In New York city, Cee Jay worked for the motor vehicle facility of the post office. “Located at 528 West 34th street, between tenth and eleventh avenues,” he notes. “I was in operations. Driving trucks and tractors. I did that because you could make more money. Then in 1960 I took an exam and made supervisor. I retired in 1982.”

New York city held Cee Jay in its sway for a long time.

“I lived in Harlem up by the Polo Grounds, St. Nicholas place and 155th street. We called it Sugar Hill. I was a barhopper and went everywhere. You believe me, I’ve been around the block more than twice. But coming here [Martha’s Vineyard] I never thought I’d feel the way I do. I haven’t been back to Harlem but once in 20 years.”

Cee Jay moved to the Island with his wife, Mavis. They were married for 38 years. “She was my sunshine, that’s what I called her,” he says. Mavis died 13 years ago.

When asked to reflect on the world he has lived in since 1917, he doesn’t hesitate. “Lots of changes. Everything changes. Moves up.

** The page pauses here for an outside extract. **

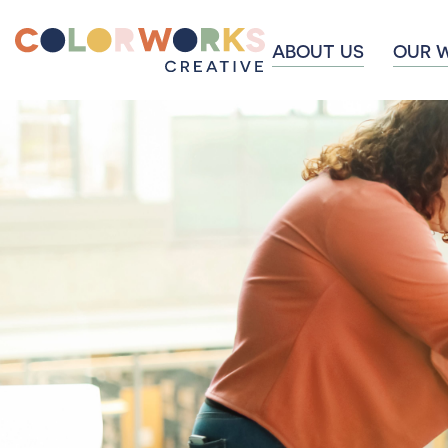
ABOUT US
OUR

And it’s for the best.”

An incredulous reporter, forever wet behind the ears even in his middle age, shakes his head. “All the changes were for the best?”

Cee Jay nods and in his ever-diplomatic and understated way takes the white man to school. “Bill Harding had me over to East Chop to play tennis. You weren’t seeing that over there,” he says, telling a story that occurred many, many years ago. He is referring to race. “But Bill said come on. And nobody bothered me. Accept the inevitable.”

“And what’s that?”

“I’m here.”

Indeed Cee Jay is still here.

And Cee Jay is not complaining. “Yesterday was the deadline for all complaints,” he says. He is also by no means alone. In addition to his many female friends, a host of buddies check up on him. Some come by the booth to pass the time. One friend sneaks up to the window demanding to know where the bridge to Nantucket is. Another inquires about what type of hot dogs he sells.

The phone rings.

“Oh, hey Flowers,” Cee Jay says when he answers it. The man on the other end is Kendell Flowers, a friend who lives in New York city.

“He calls me wherever I go over the last I don’t know how many years,” Cee Jay says. “He checks me out at least two times a week.”

The reason for all this attention is quite basic. Cee Jay Jones’ attitude is infectious.

Reflecting back on his life, he says he has absolutely no regrets.

“It’s all good. Even the bad stuff was good. I had my legacy stolen, best thing that ever happened. I’m glad I didn’t get all that money. I don’t know where I would be but I wouldn’t be here. And there’s no way that I could have had a better life than what I’m having.”